The cost savings using embodiments of the present invention are particularly applicable when the producing well is offshore. Transporting equipment to offshore well sites is especially costly; therefore, eliminating the transportation cost of external pumping equipment for pumping treatment fluid into the well decreases the cost of the well, increasing profitability of the well.
Because expensive truck-mounted units are eliminated by use of embodiments of the present invention, a number of well treatments which are most effective when using low flow rates over long periods of time may be performed without a decrease in the profits of the well. Therefore, these more effective low flow rate treatments may be performed rather than the less effective high flow rate, short period of time treatments, thereby increasing the period of time between fluid treatments (thus increasing well production time). Additionally, more frequent treatments may be accomplished if desired with use of embodiments of the present invention because the PCP already exists within the wellbore and additional pumping equipment does not need to be hooked up to the wellbore to perform each treatment.
In another embodiment, an apparatus for treating a location within an earth formation surrounding a wellbore comprises a reversible progressive cavity pump disposed within a tubular body, the progressive cavity pump comprising a rotor disposed within a stator, the rotor capable of rotating relative to the stator in a first direction and a second direction, wherein rotation of the rotor in the first direction is capable of pumping fluid in one direction within the tubular body and the rotation of the rotor in the second direction is capable of pumping fluid in an opposite direction within the tubular body.

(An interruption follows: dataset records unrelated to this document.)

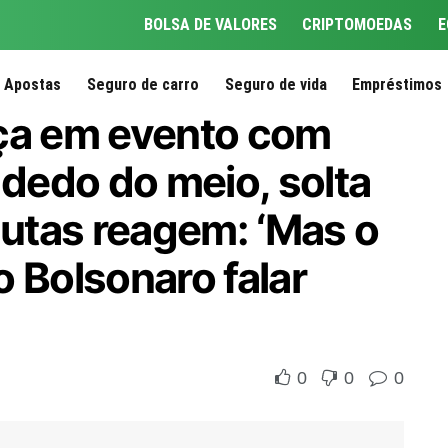
BOLSA DE VALORES
CRIPTOMOEDAS
E
Apostas
Seguro de carro
Seguro de vida
Empréstimos
eça em evento com
 dedo do meio, solta
autas reagem: ‘Mas o
 Bolsonaro falar
0
0
0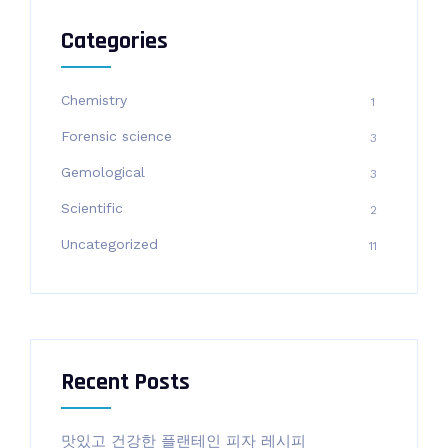
Categories
Chemistry
1
Forensic science
3
Gemological
3
Scientific
2
Uncategorized
11
Recent Posts
맛있고 건강한 플랜테인 피자 레시피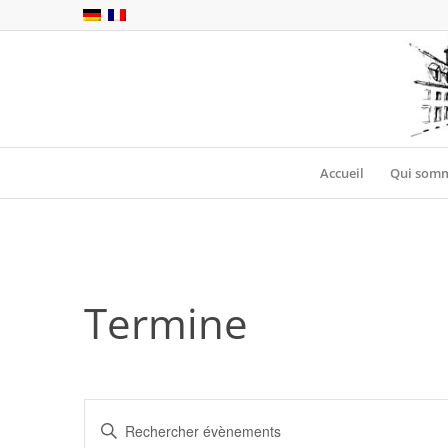
Accueil
Qui somm
Termine
Recherche
Saisir
et
mot-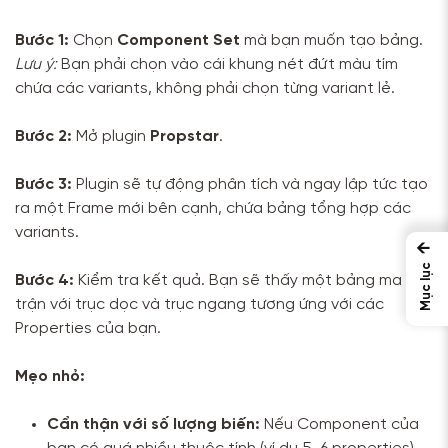
Bước 1:
Chọn
Component Set
mà bạn muốn tạo bảng.
Lưu ý:
Bạn phải chọn vào cái khung nét đứt màu tím
chứa các variants, không phải chọn từng variant lẻ.
Bước 2:
Mở plugin
Propstar
.
Bước 3:
Plugin sẽ tự động phân tích và ngay lập tức tạo
ra một Frame mới bên cạnh, chứa bảng tổng hợp các
variants.
←
Mục lục
Bước 4:
Kiểm tra kết quả. Bạn sẽ thấy một bảng ma
trận với trục dọc và trục ngang tương ứng với các
Properties của bạn.
Mẹo nhỏ:
Cẩn thận với số lượng biến:
Nếu Component của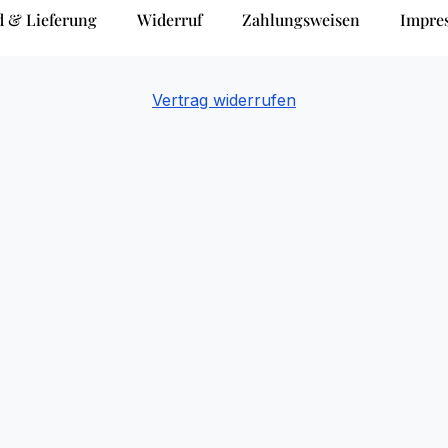
d & Lieferung
Widerruf
Zahlungsweisen
Impre
Vertrag widerrufen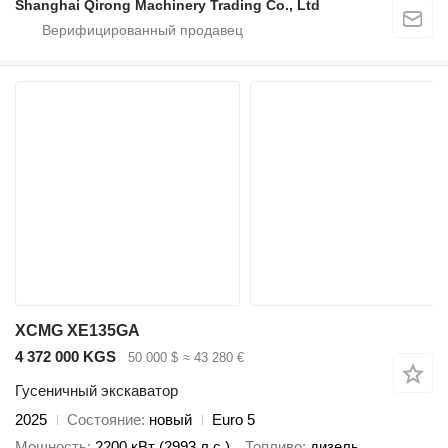
Shanghai Qirong Machinery Trading Co., Ltd
XCMG XE135GA
4 372 000 KGS
50 000 $
≈ 43 280 €
Гусеничный экскаватор
2025
Состояние
новый
Euro 5
Мощность
2200 кВт (2993 л.с.)
Топливо
дизель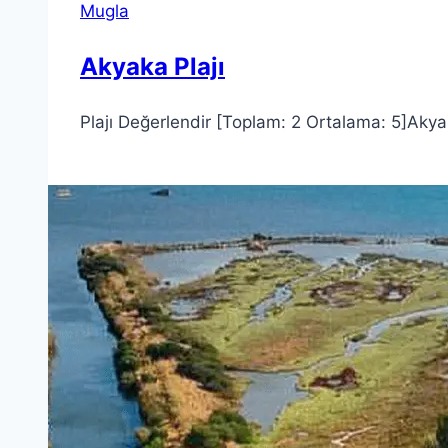
Mugla
Akyaka Plajı
Plajı Değerlendir [Toplam: 2 Ortalama: 5]Akyak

In yet another embodiment, the apparatus further comprises a surface drive mechanism capable of rotating the rotor in the first and second directions. In yet another embodiment, wherein the one direction is from within the tubular body to a surface of the wellbore. In yet another embodiment, wherein the first direction is clockwise.
In yet another embodiment, the apparatus further comprises a pump disposed at a surface of the wellbore, the pump capable of pumping fluid into the wellbore.
In yet another embodiment, the apparatus further comprises an additional progressive cavity pump located outside the tubular body within an annulus between an outer diameter of the tubular body and a wall of the wellbore. In yet another embodiment, wherein the additional progressive cavity pump is capable of pumping fluid from a surface of the wellbore through the annulus.
In yet another embodiment, a method of pumping fluid in a wellbore within an earth formation comprises positioning a progressive cavity pump within the wellbore and operating the progressive cavity pump to pump a fluid downhole.
In one or more of the embodiments, the drive mechanism is positioned at the surface.
In one or more of the embodiments, the drive mechanism is positioned subsurface.
In one embodiment, the method further comprises coupling the progressive cavity pump to a drive mechanism.
In one embodiment, the method further comprises operating the progressive cavity pump to pump a second fluid in a direction opposite the first fluid.
While the foregoing is directed to embodiments of the present invention, other and further embodiments of the invention may be devised without departing from the basic scope thereof, and the scope thereof is determined by the claims that follow.